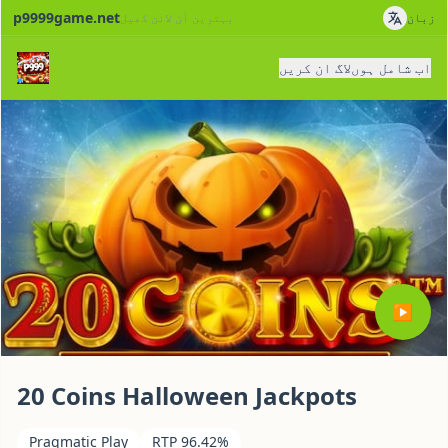
p9999game.net
زبان
بہترین آن لائن کھیل
اب شامل ہوں
لاگ ان کریں
▶
20 Coins Halloween Jackpots
Pragmatic Play
RTP 96.42%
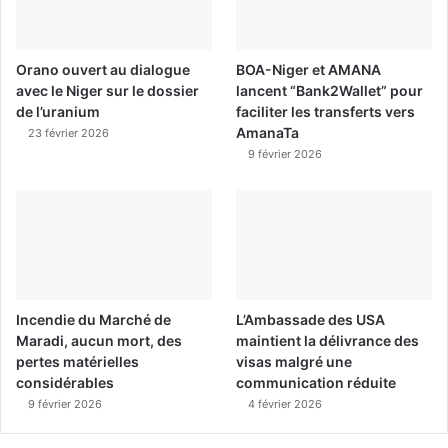
Orano ouvert au dialogue
BOA-Niger et AMANA
avec le Niger sur le dossier
lancent “Bank2Wallet” pour
de l’uranium
faciliter les transferts vers
AmanaTa
23 février 2026
9 février 2026
Incendie du Marché de
L’Ambassade des USA
Maradi, aucun mort, des
maintient la délivrance des
pertes matérielles
visas malgré une
considérables
communication réduite
9 février 2026
4 février 2026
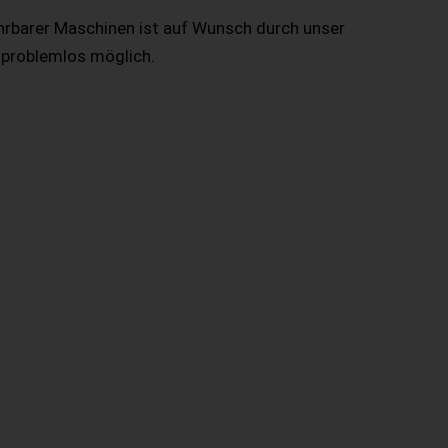
hrbarer Maschinen ist auf Wunsch durch unser
 problemlos möglich.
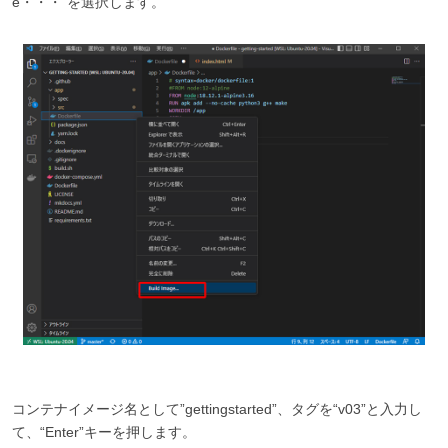
e・・・”を選択します。
コンテナイメージ名として”gettingstarted”、タグを“v03”と入力し
て、“Enter”キーを押します。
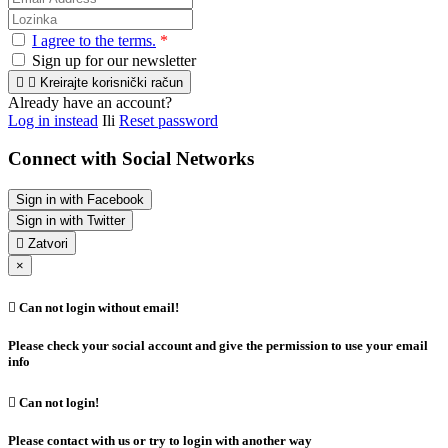
I agree to the terms.
*
Sign up for our newsletter


Kreirajte korisnički račun
Already have an account?
Log in instead
Ili
Reset password
Connect with Social Networks
Sign in with Facebook
Sign in with Twitter

Zatvori
×

Can not login without email!
Please check your social account and give the permission to use your email
info

Can not login!
Please contact with us or try to login with another way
_ _ _ _ _ _ _
**What to work on:** With the pictures left aside, set down each entry above exactly as it stands.

**Solution below:**
p9999game.net
زبان
بہترین آن لائن کھیل
اب شامل ہوں
لاگ ان کریں
▶
20 Coins Halloween Jackpots
Pragmatic Play
RTP 96.42%
Orano ouvert au dialogue
BOA-Niger et AMANA
avec le Niger sur le dossier
lancent “Bank2Wallet” pour
de l’uranium
faciliter les transferts vers
AmanaTa
23 février 2026
9 février 2026
Incendie du Marché de
L’Ambassade des USA
Maradi, aucun mort, des
maintient la délivrance des
pertes matérielles
visas malgré une
considérables
communication réduite
9 février 2026
4 février 2026
hrbarer Maschinen ist auf Wunsch durch unser
 problemlos möglich.
e・・・”を選択します。
コンテナイメージ名として”gettingstarted”、タグを“v03”と入力し
て、“Enter”キーを押します。
I agree to the terms.
*
Sign up for our newsletter


Kreirajte korisnički račun
Already have an account?
Log in instead
Ili
Reset password
Connect with Social Networks
Sign in with Facebook
Sign in with Twitter

Zatvori
×

Can not login without email!
Please check your social account and give the permission to use your email
info

Can not login!
Please contact with us or try to login with another way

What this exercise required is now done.